The presence of the foreign ministers of Japan and China, who are participating as observers along with the US, European Union and South Korea, marks the increasing global interest in the subcontinent.
China and Japan would inevitably draw the Saarc into the larger framework of Asian geopolitics. However, it is the presence of Hamid Karzai, the president of Afghanistan, which returns Saarc to its true geographic moorings.
The subcontinent’s north western corner has for ages defined the region’s external relations as well as the internal dynamics. Whether it was the 19th century Great Game between Britain and Russia or its continuation as the Cold War between Washington and Moscow in the 20th century, Afghanistan was the decisive theatre.
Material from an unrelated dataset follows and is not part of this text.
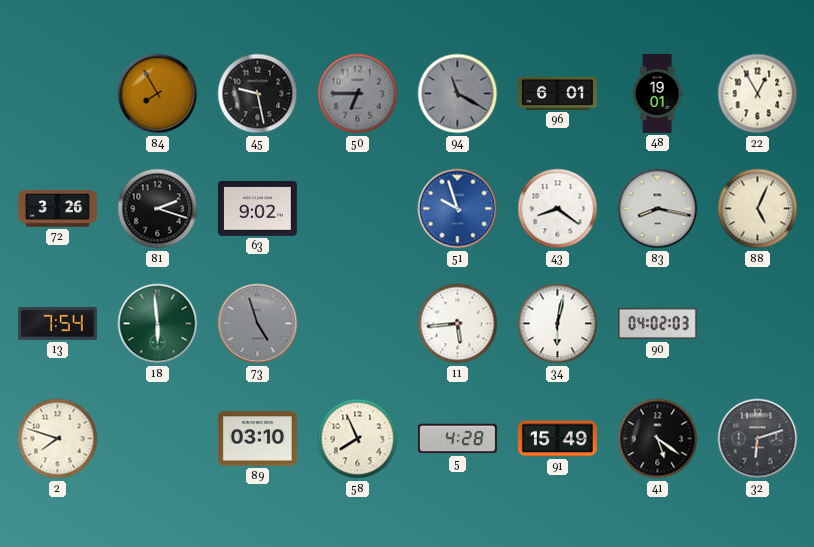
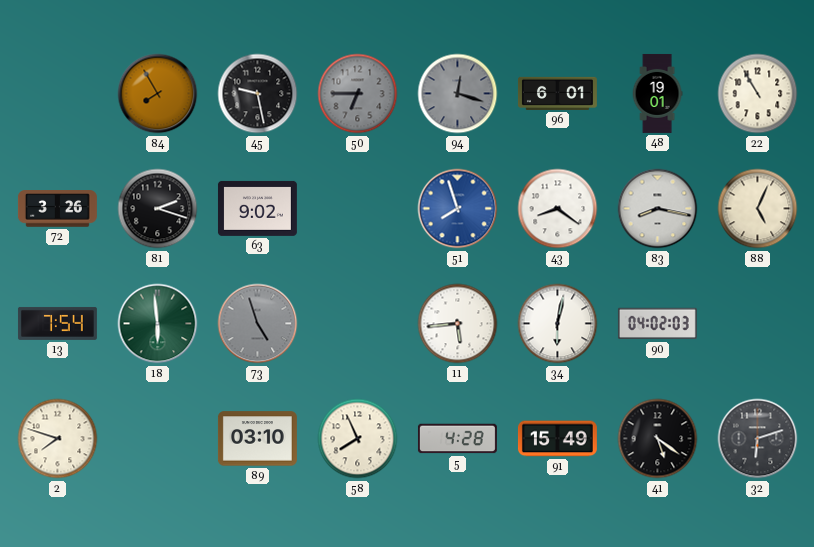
94: 11:20 -> 12:18
22: 12:55 -> 10:55
51: 9:57 -> 7:57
The Soviet Union’s decade-long occupation of Afghanistan from the late 1970s and the western response to it unleashed the forces of Islamic extremism and fused it with international terrorism. It encouraged Gen Zia ul Haq to push Pakistan towards Islamic extremism and construct a dangerous liaison between the Pak Army and the jihadis.
The withdrawal of the Soviet troops in the late 1980s and the anarchy that ensued resulted in the birth of the Taliban, with a little help from Pakistan. The rest — 9/11 and the international intervention in Afghanistan — is history in the making.